Account of Tuesday's ceremony.
Late last Monday night I scatched together a quick notice about ceremony on the 159th anniversary of the Saint Patrick's Battalion here in Mexico. Today on the day of Mexico's Independence celebrations I'll try to give a better account of the actual event.
Plaza De San Jacinto, San Ángel, Mexico City-
Just before 10am on Tuesday last Mexicans, members of the Irish community, artists and students paid solemn tribute to those volunteers who gave their live for Mexico after switching sides drom the invading US Army to the defending Mexican side in the war of 1847 which lead to the annexation of half of Mexico's National Territory.
The leader of the Saint Patrick's Battalion was Captain John Reilly, native of Clifden, Co. Galway and many others in the ranks of the battalion were also Irish. There were also many conscientious (Non-Mexican North-) American, German, French, Polish, Scottish and English volunteers. Among the names there are surnames from both of the major traditions in Ireland as it was only fourty nine years after Wolfe Tone's Rebellion. There is also one name that is Jewish and even one man called William A. Wallace!!! It's almost too romantic to believe.
The Mexican Republic sent an Admiral from the Navy and a General from the Army, numerous policeman and a brass band, the municipal "Delegacion de Alvaro Obregon" sent a local representative who gave an almost Chavezista speech on how by nature Mexico and Ireland are two peoples who will always recognise and fight against injustice, the member of the Irish Embassy of he Republic of Ireland spoke of how other non-military exchanges between Ireland and Mexico have helped enrich ours cultures and mentioned artist Juan O'Gorman and vitner James Concannon as examples. Representing the Irish community Martin Foley read out the names of the deadmen, the tricolours of the two republics were unfurled and the brass band played their national anthems as wreathes were laid.

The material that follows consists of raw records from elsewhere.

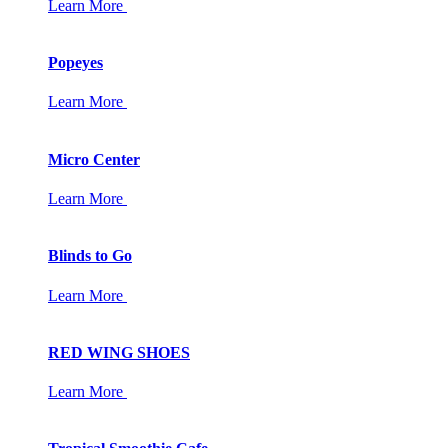
Learn More
Popeyes
Learn More
Micro Center
Learn More
Blinds to Go
Learn More
RED WING SHOES
Learn More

Also present in the crowd of about 50 was the grandnephew of Spanish Second Republic's President Manuel Azaña, novelist Javier García-Galiano.
My teacher Vicente Quirate, poet and playwright, invited our whole class to the Plaza as he didn't want me to miss the event. Quirarte has written a play on the last days of Oscar Wilde and is currently writing about Bram Stoker's youth in Dublin and the influence his Sligo mother had on him with Irish fairytales. In our group were Mexicans, a Colombian, a Spaniard and myself from Cork/Donegal. We had class over breakfast in a café in the Plaza after the ceremony.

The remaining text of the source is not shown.